▸ **Assignment**: Return only what lies between the first line of the entries and the line containing "undador de la", both lines included.

(Transcribed page contents)

Content starts

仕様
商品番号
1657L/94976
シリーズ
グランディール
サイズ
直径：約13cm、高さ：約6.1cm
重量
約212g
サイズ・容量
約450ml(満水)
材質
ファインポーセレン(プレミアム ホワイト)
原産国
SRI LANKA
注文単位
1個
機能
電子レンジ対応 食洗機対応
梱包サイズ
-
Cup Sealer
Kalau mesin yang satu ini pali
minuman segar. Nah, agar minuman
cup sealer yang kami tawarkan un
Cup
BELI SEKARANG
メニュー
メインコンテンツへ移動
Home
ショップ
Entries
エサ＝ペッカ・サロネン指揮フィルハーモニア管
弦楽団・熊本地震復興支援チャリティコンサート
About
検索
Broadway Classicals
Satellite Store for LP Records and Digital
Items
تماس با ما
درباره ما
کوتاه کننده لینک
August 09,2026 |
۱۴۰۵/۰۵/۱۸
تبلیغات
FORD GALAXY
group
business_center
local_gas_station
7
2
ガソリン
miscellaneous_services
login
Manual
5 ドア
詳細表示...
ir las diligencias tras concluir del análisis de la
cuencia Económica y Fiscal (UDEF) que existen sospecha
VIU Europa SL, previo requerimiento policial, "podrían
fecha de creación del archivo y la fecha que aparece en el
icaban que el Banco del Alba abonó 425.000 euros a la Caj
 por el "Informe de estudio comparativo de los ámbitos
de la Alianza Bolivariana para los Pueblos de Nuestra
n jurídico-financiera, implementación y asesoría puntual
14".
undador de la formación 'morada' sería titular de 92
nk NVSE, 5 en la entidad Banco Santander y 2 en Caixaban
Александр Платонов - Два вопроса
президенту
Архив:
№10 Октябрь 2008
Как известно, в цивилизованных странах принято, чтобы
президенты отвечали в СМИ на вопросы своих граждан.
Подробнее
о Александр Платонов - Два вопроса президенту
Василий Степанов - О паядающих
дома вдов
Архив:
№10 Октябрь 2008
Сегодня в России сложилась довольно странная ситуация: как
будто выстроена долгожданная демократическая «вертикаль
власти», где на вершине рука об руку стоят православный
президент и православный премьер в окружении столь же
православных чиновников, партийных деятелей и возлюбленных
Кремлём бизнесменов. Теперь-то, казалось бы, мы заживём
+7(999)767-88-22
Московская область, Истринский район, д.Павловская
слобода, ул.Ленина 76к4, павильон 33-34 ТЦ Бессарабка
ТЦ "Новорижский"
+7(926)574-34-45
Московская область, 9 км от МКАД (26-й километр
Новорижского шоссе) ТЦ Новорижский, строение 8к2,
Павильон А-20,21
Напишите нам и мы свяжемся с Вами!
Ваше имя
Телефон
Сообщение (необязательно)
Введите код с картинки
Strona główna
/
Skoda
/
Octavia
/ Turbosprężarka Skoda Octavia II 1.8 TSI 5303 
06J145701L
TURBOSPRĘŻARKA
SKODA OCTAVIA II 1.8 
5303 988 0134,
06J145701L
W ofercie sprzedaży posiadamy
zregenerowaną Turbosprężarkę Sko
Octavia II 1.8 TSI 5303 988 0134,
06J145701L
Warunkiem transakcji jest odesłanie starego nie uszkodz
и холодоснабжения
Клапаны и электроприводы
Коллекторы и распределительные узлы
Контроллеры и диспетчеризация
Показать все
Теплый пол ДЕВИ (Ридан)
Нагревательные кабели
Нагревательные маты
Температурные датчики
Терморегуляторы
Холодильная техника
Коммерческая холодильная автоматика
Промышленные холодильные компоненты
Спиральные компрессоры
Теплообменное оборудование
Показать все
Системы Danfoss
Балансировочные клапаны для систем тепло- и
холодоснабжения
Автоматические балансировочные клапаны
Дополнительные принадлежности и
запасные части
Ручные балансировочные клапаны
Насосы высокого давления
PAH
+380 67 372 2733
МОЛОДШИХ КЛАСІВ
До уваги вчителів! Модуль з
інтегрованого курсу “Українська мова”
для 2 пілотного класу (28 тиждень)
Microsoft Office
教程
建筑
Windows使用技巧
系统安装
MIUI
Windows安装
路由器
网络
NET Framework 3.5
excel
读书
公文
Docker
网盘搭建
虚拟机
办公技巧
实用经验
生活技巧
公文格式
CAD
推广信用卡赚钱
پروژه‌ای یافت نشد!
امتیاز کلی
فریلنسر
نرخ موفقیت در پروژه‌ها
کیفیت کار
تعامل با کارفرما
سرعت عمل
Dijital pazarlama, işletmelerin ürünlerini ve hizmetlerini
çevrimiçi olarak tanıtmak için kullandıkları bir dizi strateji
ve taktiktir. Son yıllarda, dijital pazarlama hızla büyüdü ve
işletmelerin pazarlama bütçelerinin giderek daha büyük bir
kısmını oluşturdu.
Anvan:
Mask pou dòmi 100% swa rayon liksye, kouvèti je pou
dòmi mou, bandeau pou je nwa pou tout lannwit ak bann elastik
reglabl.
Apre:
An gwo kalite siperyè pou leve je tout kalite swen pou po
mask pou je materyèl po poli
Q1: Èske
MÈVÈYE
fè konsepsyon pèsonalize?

Content ends

▸ **Written solution**:
仕様
商品番号
1657L/94976
シリーズ
グランディール
サイズ
直径：約13cm、高さ：約6.1cm
重量
約212g
サイズ・容量
約450ml(満水)
材質
ファインポーセレン(プレミアム ホワイト)
原産国
SRI LANKA
注文単位
1個
機能
電子レンジ対応 食洗機対応
梱包サイズ
-
Cup Sealer
Kalau mesin yang satu ini pali
minuman segar. Nah, agar minuman
cup sealer yang kami tawarkan un
Cup
BELI SEKARANG
メニュー
メインコンテンツへ移動
Home
ショップ
Entries
エサ＝ペッカ・サロネン指揮フィルハーモニア管
弦楽団・熊本地震復興支援チャリティコンサート
About
検索
Broadway Classicals
Satellite Store for LP Records and Digital
Items
تماس با ما
درباره ما
کوتاه کننده لینک
August 09,2026 |
۱۴۰۵/۰۵/۱۸
تبلیغات
FORD GALAXY
group
business_center
local_gas_station
7
2
ガソリン
miscellaneous_services
login
Manual
5 ドア
詳細表示...
ir las diligencias tras concluir del análisis de la
cuencia Económica y Fiscal (UDEF) que existen sospecha
VIU Europa SL, previo requerimiento policial, "podrían
fecha de creación del archivo y la fecha que aparece en el
icaban que el Banco del Alba abonó 425.000 euros a la Caj
 por el "Informe de estudio comparativo de los ámbitos
de la Alianza Bolivariana para los Pueblos de Nuestra
n jurídico-financiera, implementación y asesoría puntual
14".
undador de la formación 'morada' sería titular de 92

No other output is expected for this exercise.